Dataset entries:

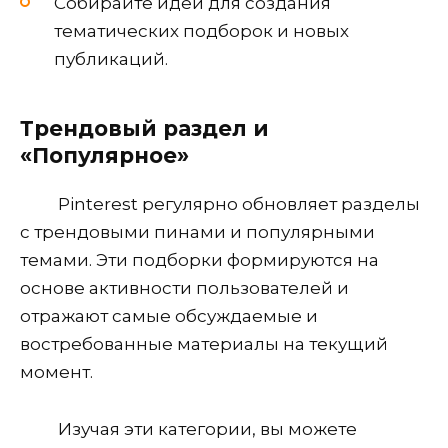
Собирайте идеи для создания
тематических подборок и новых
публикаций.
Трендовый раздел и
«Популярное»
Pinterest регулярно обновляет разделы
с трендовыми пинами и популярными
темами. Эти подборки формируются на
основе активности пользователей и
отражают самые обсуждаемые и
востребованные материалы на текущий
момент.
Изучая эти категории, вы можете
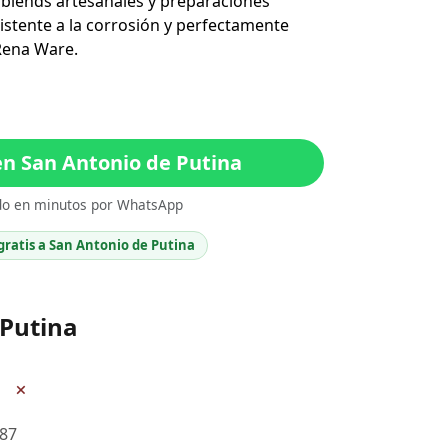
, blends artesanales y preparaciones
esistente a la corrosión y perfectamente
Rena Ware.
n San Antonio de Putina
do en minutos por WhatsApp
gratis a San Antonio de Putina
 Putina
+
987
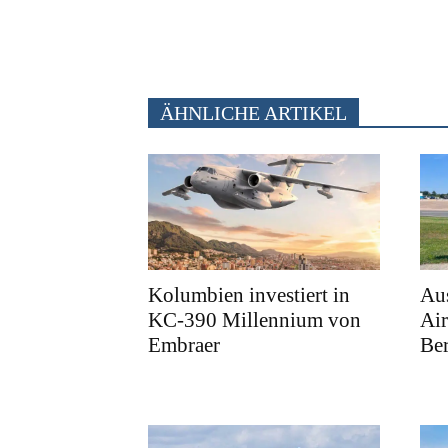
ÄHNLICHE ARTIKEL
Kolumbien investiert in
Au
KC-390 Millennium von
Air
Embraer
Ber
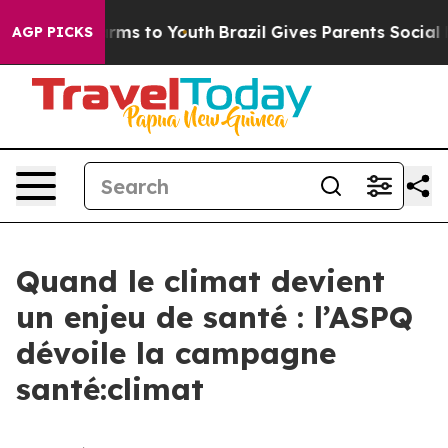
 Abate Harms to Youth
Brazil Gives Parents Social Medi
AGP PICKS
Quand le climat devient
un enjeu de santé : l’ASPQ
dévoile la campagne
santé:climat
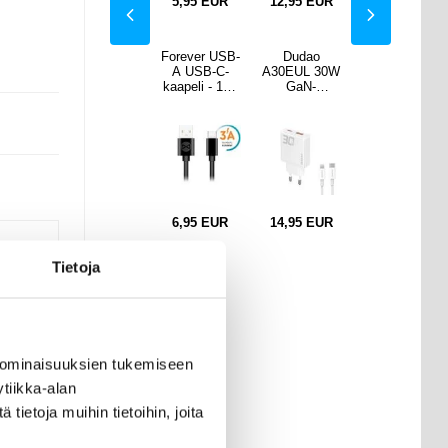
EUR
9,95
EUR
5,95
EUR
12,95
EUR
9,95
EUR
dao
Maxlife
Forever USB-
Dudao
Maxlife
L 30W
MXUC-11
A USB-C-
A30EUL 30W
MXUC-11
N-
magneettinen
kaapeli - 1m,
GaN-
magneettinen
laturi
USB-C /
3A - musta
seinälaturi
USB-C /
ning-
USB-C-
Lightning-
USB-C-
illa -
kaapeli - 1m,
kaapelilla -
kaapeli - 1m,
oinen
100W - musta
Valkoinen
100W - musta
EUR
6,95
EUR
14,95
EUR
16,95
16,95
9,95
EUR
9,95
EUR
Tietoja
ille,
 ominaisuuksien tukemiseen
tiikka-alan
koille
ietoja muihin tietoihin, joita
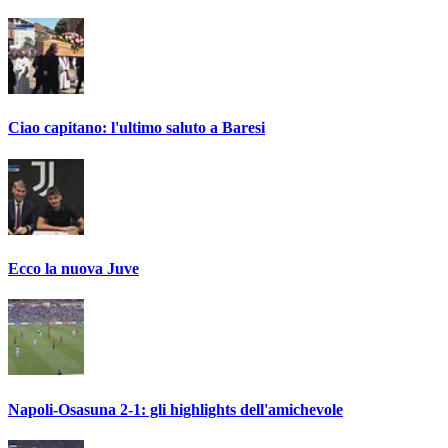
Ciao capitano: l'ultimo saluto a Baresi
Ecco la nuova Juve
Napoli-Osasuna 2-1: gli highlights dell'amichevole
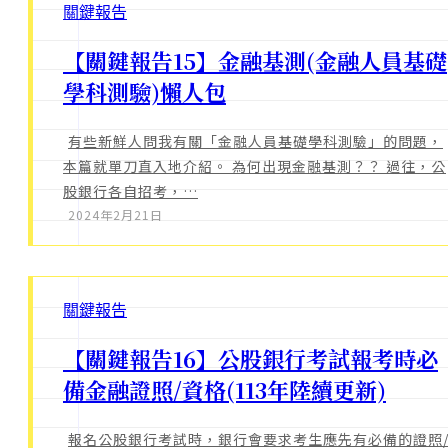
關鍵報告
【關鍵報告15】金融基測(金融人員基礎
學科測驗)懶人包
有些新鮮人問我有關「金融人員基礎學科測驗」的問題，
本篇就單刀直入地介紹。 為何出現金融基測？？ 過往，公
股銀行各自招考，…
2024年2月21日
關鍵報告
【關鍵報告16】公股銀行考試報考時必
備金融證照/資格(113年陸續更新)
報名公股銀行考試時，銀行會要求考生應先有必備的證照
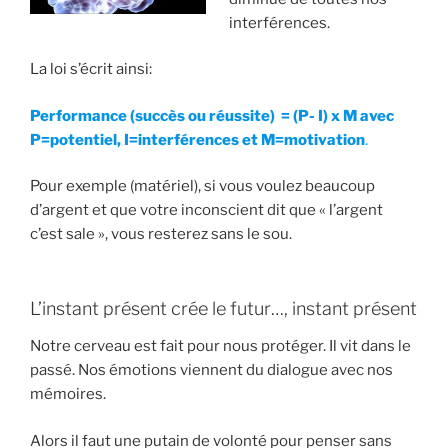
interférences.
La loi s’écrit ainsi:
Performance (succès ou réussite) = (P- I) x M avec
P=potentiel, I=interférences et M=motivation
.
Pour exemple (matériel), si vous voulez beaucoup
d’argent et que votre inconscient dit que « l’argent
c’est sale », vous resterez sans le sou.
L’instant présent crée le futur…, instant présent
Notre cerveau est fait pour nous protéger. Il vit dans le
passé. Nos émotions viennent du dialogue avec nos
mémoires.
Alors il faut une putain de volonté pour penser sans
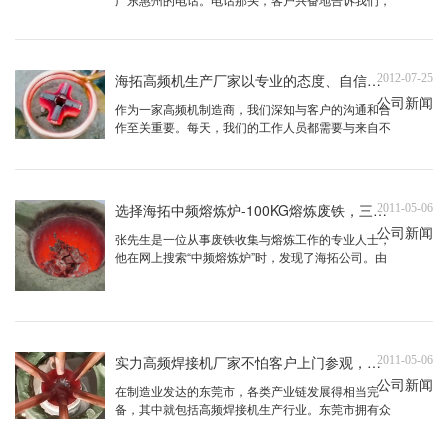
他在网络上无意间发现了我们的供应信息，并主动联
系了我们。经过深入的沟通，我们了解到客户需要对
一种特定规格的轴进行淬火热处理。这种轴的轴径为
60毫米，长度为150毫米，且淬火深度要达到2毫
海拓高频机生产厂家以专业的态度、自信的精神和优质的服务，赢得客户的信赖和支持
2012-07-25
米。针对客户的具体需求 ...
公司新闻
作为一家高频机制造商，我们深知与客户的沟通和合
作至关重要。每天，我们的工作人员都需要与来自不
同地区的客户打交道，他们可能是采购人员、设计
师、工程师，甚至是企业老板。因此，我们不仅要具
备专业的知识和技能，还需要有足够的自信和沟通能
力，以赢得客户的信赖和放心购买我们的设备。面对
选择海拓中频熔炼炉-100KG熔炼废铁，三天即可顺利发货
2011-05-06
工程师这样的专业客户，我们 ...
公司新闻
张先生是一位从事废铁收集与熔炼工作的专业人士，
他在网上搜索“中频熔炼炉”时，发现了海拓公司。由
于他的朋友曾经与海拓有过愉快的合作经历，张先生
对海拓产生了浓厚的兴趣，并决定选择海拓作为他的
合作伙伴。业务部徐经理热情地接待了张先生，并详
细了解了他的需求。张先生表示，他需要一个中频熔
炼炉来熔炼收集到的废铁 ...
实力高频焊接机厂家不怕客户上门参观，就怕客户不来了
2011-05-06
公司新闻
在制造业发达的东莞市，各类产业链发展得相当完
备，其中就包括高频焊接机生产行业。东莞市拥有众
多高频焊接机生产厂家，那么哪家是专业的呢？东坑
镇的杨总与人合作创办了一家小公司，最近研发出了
---
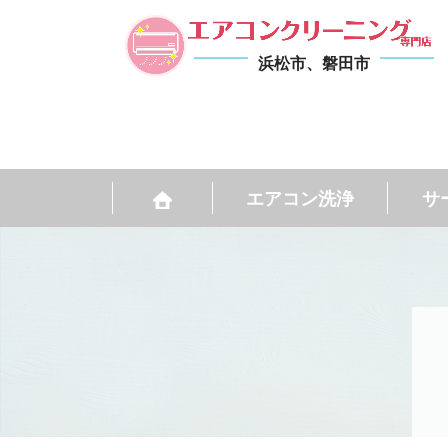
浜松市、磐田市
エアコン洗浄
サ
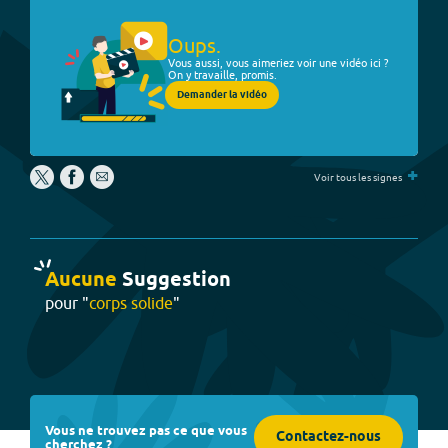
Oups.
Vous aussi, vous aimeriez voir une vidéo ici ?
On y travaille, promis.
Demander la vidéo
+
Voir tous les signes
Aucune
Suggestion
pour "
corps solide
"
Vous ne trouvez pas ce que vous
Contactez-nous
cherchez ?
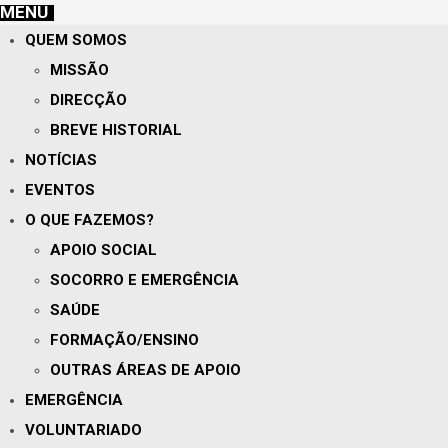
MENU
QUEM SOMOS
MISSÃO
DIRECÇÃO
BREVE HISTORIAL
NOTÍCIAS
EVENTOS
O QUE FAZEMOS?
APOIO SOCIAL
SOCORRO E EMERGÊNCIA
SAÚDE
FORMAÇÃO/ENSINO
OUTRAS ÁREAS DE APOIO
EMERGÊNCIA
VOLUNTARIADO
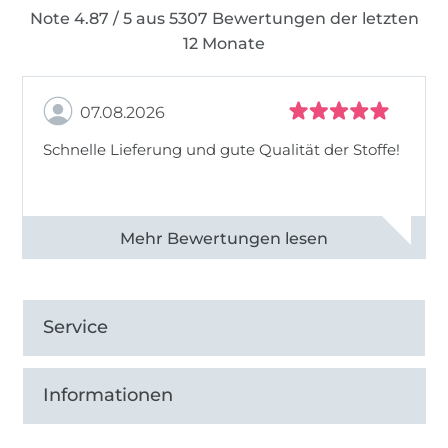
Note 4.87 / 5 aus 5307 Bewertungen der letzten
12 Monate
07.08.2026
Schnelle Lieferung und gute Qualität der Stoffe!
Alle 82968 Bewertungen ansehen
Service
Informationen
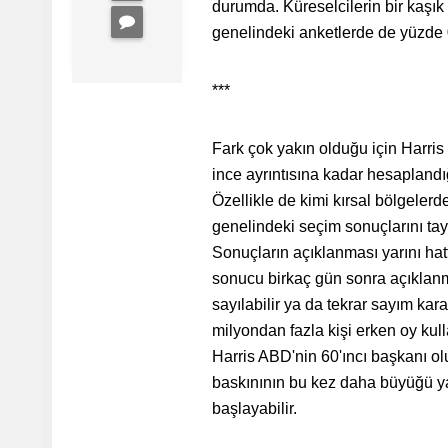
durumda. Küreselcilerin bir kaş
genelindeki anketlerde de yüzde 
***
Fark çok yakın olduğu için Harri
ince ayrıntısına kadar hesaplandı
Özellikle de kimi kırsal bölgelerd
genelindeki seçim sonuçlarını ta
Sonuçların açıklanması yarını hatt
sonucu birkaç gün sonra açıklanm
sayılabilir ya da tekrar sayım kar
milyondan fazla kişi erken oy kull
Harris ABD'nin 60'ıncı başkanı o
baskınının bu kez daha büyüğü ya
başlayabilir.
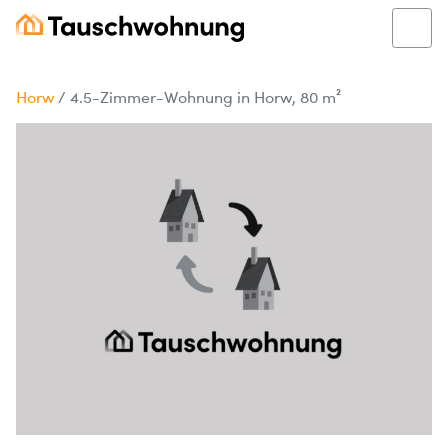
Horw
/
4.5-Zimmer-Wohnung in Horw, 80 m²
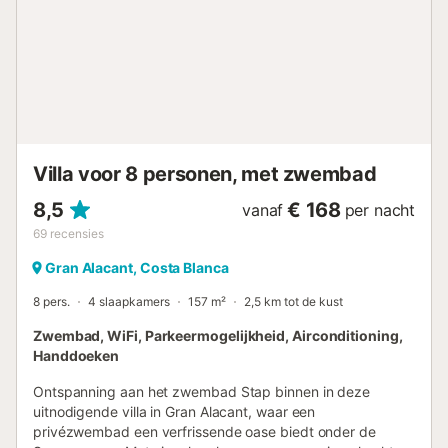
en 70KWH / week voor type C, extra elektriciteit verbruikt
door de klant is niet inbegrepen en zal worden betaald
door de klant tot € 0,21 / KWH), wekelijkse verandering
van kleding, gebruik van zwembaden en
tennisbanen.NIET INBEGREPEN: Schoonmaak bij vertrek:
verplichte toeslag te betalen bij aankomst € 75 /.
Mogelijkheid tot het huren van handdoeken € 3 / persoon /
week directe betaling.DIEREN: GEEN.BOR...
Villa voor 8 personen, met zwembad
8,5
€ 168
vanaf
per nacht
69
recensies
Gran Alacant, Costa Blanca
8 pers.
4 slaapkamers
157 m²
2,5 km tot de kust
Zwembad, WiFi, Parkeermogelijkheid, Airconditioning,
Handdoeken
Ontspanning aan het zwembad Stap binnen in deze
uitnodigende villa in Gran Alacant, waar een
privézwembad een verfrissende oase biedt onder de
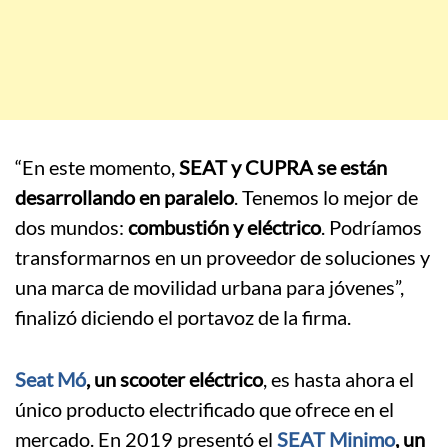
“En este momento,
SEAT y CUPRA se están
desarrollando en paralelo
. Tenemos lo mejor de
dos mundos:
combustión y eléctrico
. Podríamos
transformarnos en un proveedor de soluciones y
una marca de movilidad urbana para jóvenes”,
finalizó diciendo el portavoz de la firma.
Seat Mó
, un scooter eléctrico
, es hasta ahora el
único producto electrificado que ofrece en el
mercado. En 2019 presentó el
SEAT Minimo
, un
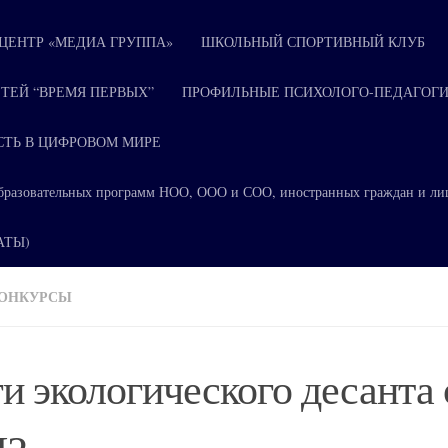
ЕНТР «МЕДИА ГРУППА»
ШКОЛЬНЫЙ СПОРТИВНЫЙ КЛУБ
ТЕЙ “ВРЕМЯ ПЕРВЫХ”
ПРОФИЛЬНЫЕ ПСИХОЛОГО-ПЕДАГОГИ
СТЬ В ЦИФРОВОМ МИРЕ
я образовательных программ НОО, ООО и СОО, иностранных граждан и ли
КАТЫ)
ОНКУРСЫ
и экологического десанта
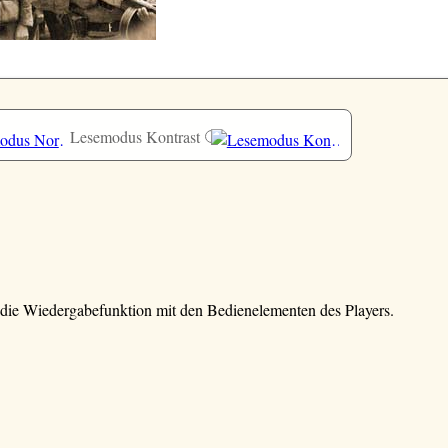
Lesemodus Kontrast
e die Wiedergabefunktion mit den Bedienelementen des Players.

WHAT IS EXPECTED:
Your task is to copy only the lines above starting at the one containing "я образовательных программ" and ending at the one containing "e die Wiedergabefunktion". Copy them exactly, both ends included, and omit the pictures.

THE COMPLETED TASK:
я образовательных программ НОО, ООО и СОО, иностранных граждан и ли
КАТЫ)
ОНКУРСЫ
и экологического десанта
Lesemodus Kontrast
e die Wiedergabefunktion mit den Bedienelementen des Players.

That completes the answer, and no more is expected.